A new study suggests that creating art can reduce stress levels regardless of a person's artistic skill.
Published in the journal Art Therapy, the study found that just 45 minutes of art creation - such as making clay models or drawing - reduced levels of the hormone cortisol.
Although the researchers from Drexel's College of Nursing and Health Professions believed that past experience in creating art might amplify the activity's stress-reducing effects, their study found that everyone seems to benefit equally.
"It was surprising and it also wasn't," said Girija Kaimal, EdD, assistant professor of creative arts therapies. "It wasn't surprising because that's the core idea in art therapy: Everyone is creative and can be expressive in the visual arts when working in a supportive setting. That said, I did expect that perhaps the effects would be stronger for those with prior experience."
For their study, the researchers enrolled 39 adults aged 18-59 years to a 45-minute art-making session.
Materials available to the participants included markers and paper, modeling clay and collage materials. There were no directions given and every participant could use any of the materials they chose to create any work of art they desired. An art therapist was present during the activity to help if the participant requested any.
The team notes that around half of the participants reported little experience in creating art.
Before and after the art-making session, researchers took saliva samples from each participant, which they used to measure cortisol levels.
The researchers identified a reduction in cortisol levels among 75 percent of the participants, indicating a reduction in stress. This finding remained even after accounting for participants' experience of art-making.
Written testimonies of their experiences afterward revealed how the participants felt about the creating art.
"It was very relaxing," one wrote. "After about five minutes, I felt less anxious. I was able to obsess less about things that I had not done or need [ed] to get done. Doing art allowed me to put things into perspective."
Additionally, the team found some evidence that younger participants were more likely to experience a reduction in cortisol during art-making than older subjects.

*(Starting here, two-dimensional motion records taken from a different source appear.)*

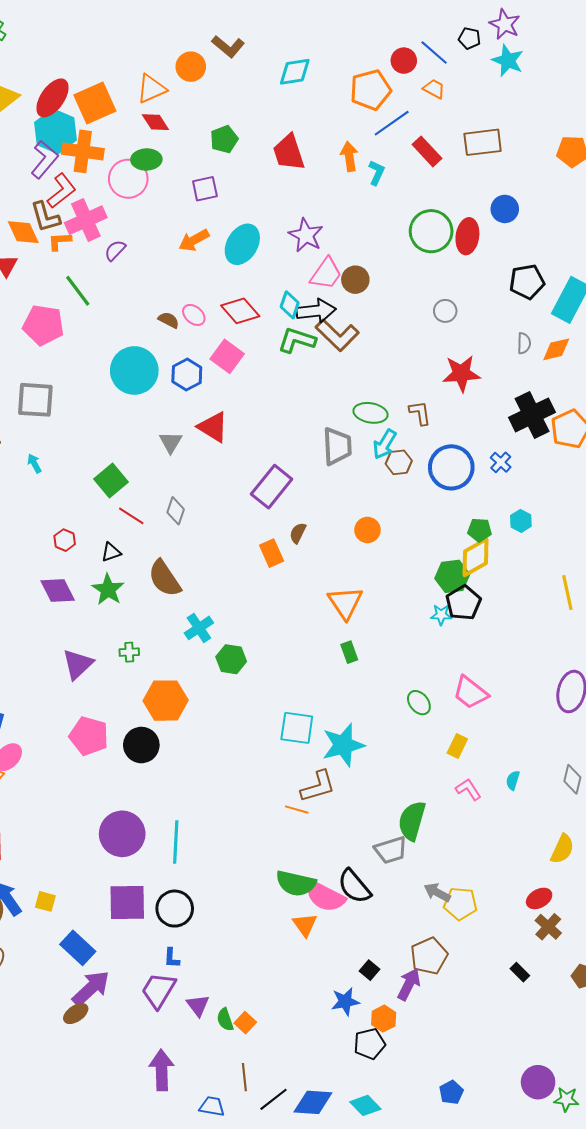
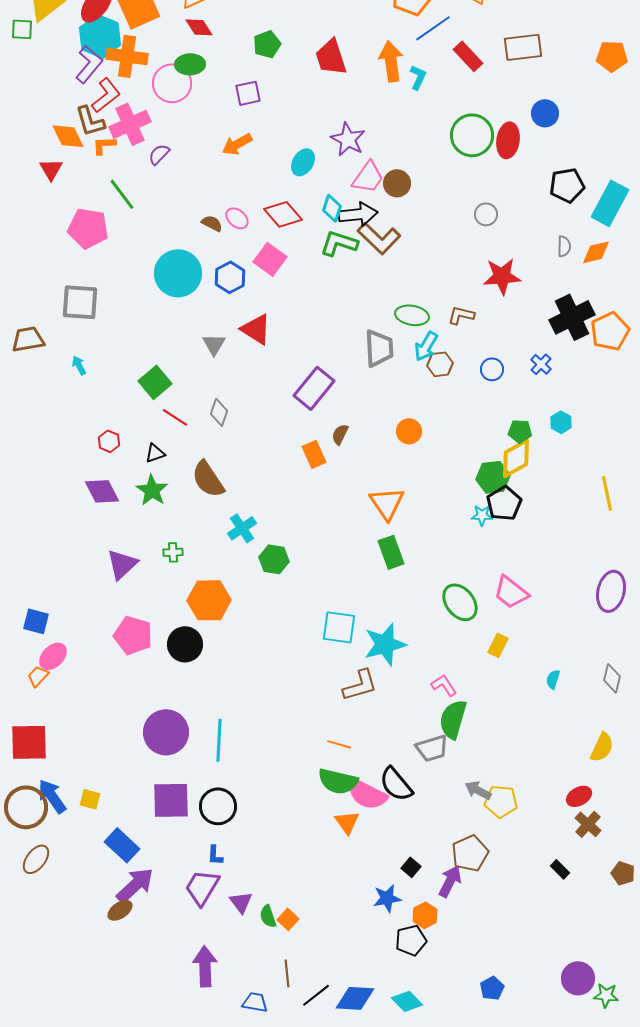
orange arrow: (349, 156) -> (391, 61), size x1.4
cyan ellipse: (242, 244) -> (303, 162), moved, size x0.7
brown L-shape: (420, 413) -> (461, 315), turned -68
blue circle: (451, 467) -> (492, 369), size x0.5
green rectangle: (349, 652) -> (391, 552), size x1.5
green ellipse: (419, 703) -> (460, 602), size x1.5
pink L-shape: (468, 789) -> (444, 685), moved
orange line: (297, 810) -> (339, 744), moved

Kaimal says one explanation for this finding might be that younger individuals are still identifying ways to manage stress and deal with day-to-day challenges, while older people - having had more life experience - may have found better ways to deal with stress.
Overall, the researchers say their findings suggest art-making may be an effective way to reduce stress, and they plan to investigate this association further in future studies.
"We want to ultimately examine how creative pursuits could help with psychological well-being and, therefore, physiological health, as well," adds Kaimal.